A shaky political truce emerged late last month in Honduras, promising an end to more than four months of political turmoil that followed the early summer ouster of President Manuel Zelaya. The Central American nation is almost certainly set for more short-term tension: Some form of unity government must take shape; the issue of Zelaya’s reinstatement for the brief remainder of his term must be resolved; and national elections are to be held on Nov. 29. It is still unclear if the upcoming election will be as widely embraced internationally as Zelaya’s ouster was widely condemned.

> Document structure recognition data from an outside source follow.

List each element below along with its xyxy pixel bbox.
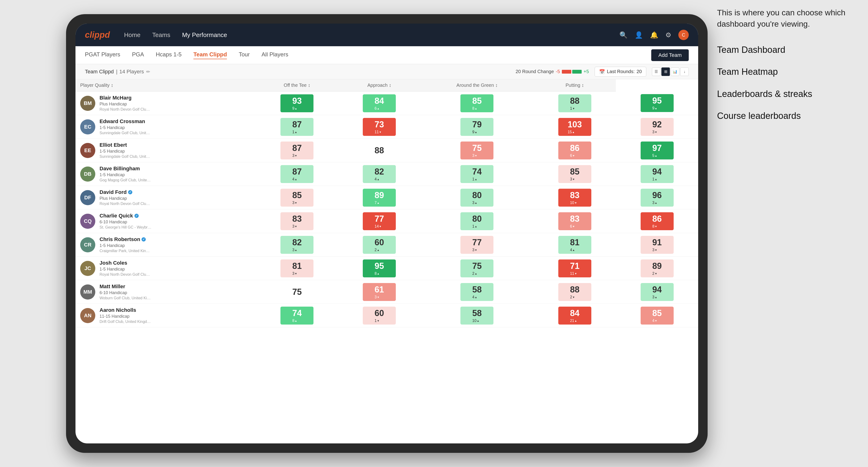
player-name: Blair McHarg <box>99 95 151 101</box>
player-cell-8[interactable]: MM Matt Miller 6-10 Handicap Woburn Golf… <box>75 280 256 304</box>
stat-value: 86 <box>652 214 662 224</box>
nav-link-home[interactable]: Home <box>124 31 140 39</box>
stat-sub: 89 7 <box>375 190 384 205</box>
stat-change: 4 <box>292 177 297 181</box>
annotation-item: Course leaderboards <box>717 110 854 122</box>
table-row: DB Dave Billingham 1-5 Handicap Gog Mago… <box>75 162 698 186</box>
bell-icon[interactable]: 🔔 <box>650 31 658 39</box>
tablet-frame: clippd Home Teams My Performance 🔍 👤 🔔 ⚙… <box>66 14 708 453</box>
player-cell-9[interactable]: AN Aaron Nicholls 11-15 Handicap Drift G… <box>75 304 256 328</box>
stat-sub: 74 8 <box>292 308 302 323</box>
player-name: Josh Coles <box>99 260 151 266</box>
stat-cell-r2-c4: 97 5 <box>616 139 698 162</box>
stat-sub: 74 1 <box>472 167 482 181</box>
last-rounds-button[interactable]: 📅 Last Rounds: 20 <box>595 67 646 76</box>
stat-change: 3 <box>375 295 379 299</box>
stat-sub: 87 4 <box>292 167 302 181</box>
heatmap-view-button[interactable]: ⊞ <box>661 67 670 76</box>
player-cell-1[interactable]: EC Edward Crossman 1-5 Handicap Sunningd… <box>75 115 256 139</box>
player-info: Aaron Nicholls 11-15 Handicap Drift Golf… <box>99 307 151 324</box>
team-count: 14 Players <box>119 69 144 75</box>
players-table: Player Quality ↕ Off the Tee ↕ Approach … <box>75 79 698 328</box>
stat-value: 91 <box>652 238 662 247</box>
stat-cell-r4-c1: 89 7 <box>338 186 421 210</box>
edit-icon[interactable]: ✏ <box>146 69 150 74</box>
stat-cell-r5-c3: 83 6 <box>533 210 616 233</box>
user-icon[interactable]: 👤 <box>635 31 643 39</box>
col-putting[interactable]: Putting ↕ <box>533 79 616 92</box>
last-rounds-value: 20 <box>637 69 642 74</box>
stat-sub: 86 6 <box>570 143 580 158</box>
player-handicap: 1-5 Handicap <box>99 267 151 272</box>
stat-box: 75 3 <box>460 142 493 159</box>
stat-cell-r6-c1: 60 2 <box>338 233 421 257</box>
col-around-green[interactable]: Around the Green ↕ <box>420 79 533 92</box>
stat-change: 6 <box>375 106 379 111</box>
avatar[interactable]: C <box>678 30 689 40</box>
stat-box: 95 8 <box>363 259 396 277</box>
search-icon[interactable]: 🔍 <box>619 31 628 39</box>
player-cell-5[interactable]: CQ Charlie Quick ✓ 6-10 Handicap St. Geo… <box>75 210 256 233</box>
sub-nav-pgat[interactable]: PGAT Players <box>85 51 120 59</box>
stat-cell-r9-c1: 60 1 <box>338 304 421 328</box>
stat-value: 87 <box>292 167 302 177</box>
player-name: Dave Billingham <box>99 165 151 172</box>
stat-cell-r4-c3: 83 10 <box>533 186 616 210</box>
stat-box: 75 <box>280 283 313 301</box>
stat-sub: 83 6 <box>570 214 580 228</box>
chart-view-button[interactable]: 📊 <box>671 67 679 76</box>
stat-cell-r9-c2: 58 10 <box>420 304 533 328</box>
round-change-label: 20 Round Change <box>516 69 554 74</box>
settings-icon[interactable]: ⚙ <box>665 31 671 39</box>
stat-box: 84 6 <box>363 94 396 112</box>
add-team-button[interactable]: Add Team <box>651 49 689 61</box>
stat-change: 7 <box>375 201 379 205</box>
sub-nav-all-players[interactable]: All Players <box>261 51 288 59</box>
tablet-screen: clippd Home Teams My Performance 🔍 👤 🔔 ⚙… <box>75 24 698 443</box>
nav-link-my-performance[interactable]: My Performance <box>182 31 227 39</box>
stat-box: 103 15 <box>558 118 591 136</box>
player-cell-6[interactable]: CR Chris Robertson ✓ 1-5 Handicap Craigm… <box>75 233 256 257</box>
stat-sub: 87 1 <box>292 120 302 134</box>
grid-view-button[interactable]: ☰ <box>652 67 660 76</box>
download-button[interactable]: ↓ <box>680 67 689 76</box>
player-cell-7[interactable]: JC Josh Coles 1-5 Handicap Royal North D… <box>75 257 256 280</box>
col-approach[interactable]: Approach ↕ <box>338 79 421 92</box>
nav-link-teams[interactable]: Teams <box>152 31 170 39</box>
col-player-label: Player Quality ↕ <box>80 83 113 88</box>
stat-value: 80 <box>472 214 482 224</box>
stat-box: 80 3 <box>460 189 493 207</box>
stat-change: 10 <box>570 201 577 205</box>
nav-logo: clippd <box>85 30 110 40</box>
player-club: Craigmillar Park, United Kingdom <box>99 249 151 253</box>
stat-box: 60 2 <box>363 236 396 254</box>
stat-cell-r9-c0: 74 8 <box>256 304 338 328</box>
sub-nav-tour[interactable]: Tour <box>239 51 250 59</box>
stat-cell-r3-c2: 74 1 <box>420 162 533 186</box>
player-cell-3[interactable]: DB Dave Billingham 1-5 Handicap Gog Mago… <box>75 162 256 186</box>
player-handicap: 11-15 Handicap <box>99 314 151 319</box>
col-off-tee[interactable]: Off the Tee ↕ <box>256 79 338 92</box>
sub-nav: PGAT Players PGA Hcaps 1-5 Team Clippd T… <box>75 46 698 64</box>
sub-nav-pga[interactable]: PGA <box>132 51 144 59</box>
sub-nav-team-clippd[interactable]: Team Clippd <box>193 51 227 59</box>
player-cell-0[interactable]: BM Blair McHarg Plus Handicap Royal Nort… <box>75 92 256 115</box>
stat-change: 3 <box>292 201 297 205</box>
stat-box: 85 4 <box>641 307 674 324</box>
stat-value: 77 <box>375 214 384 224</box>
player-avatar: JC <box>80 261 95 276</box>
stat-value: 82 <box>292 238 302 247</box>
stat-change: 2 <box>375 248 379 252</box>
stat-change: 4 <box>652 319 657 323</box>
player-cell-4[interactable]: DF David Ford ✓ Plus Handicap Royal Nort… <box>75 186 256 210</box>
stat-change: 2 <box>472 272 477 276</box>
stat-cell-r6-c4: 91 3 <box>616 233 698 257</box>
table-container: Player Quality ↕ Off the Tee ↕ Approach … <box>75 79 698 443</box>
player-cell-2[interactable]: EE Elliot Ebert 1-5 Handicap Sunningdale… <box>75 139 256 162</box>
sub-nav-hcaps[interactable]: Hcaps 1-5 <box>156 51 182 59</box>
player-name: Aaron Nicholls <box>99 307 151 313</box>
player-handicap: 6-10 Handicap <box>99 290 151 295</box>
annotation-item: Team Dashboard <box>717 44 854 56</box>
stat-cell-r3-c0: 87 4 <box>256 162 338 186</box>
last-rounds-label: Last Rounds: <box>607 69 635 74</box>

The roots of the conflict in Honduras go back long before the military’s guns were pointed at the democratically elected president as he was forced to leave his country—still wearing his pajamas—on June 28. The manner of his removal began a debate throughout the region over its constitutional legitimacy. The U.S. State Department, for its part, quickly condemned the events of June 28 as an unlawful coup and joined other members of the Organization of American States in demanding Zelaya’s restoration to office.
“But Zelaya is no saint,” said Christopher Sabatini, senior director of policy for the New York-based Council of the Americas. “He had already overstepped the bounds of the constitution, calling for what was clearly an unconstitutional plebiscite, one that had been refused by the [Honduran] Congress and the Supreme Court.”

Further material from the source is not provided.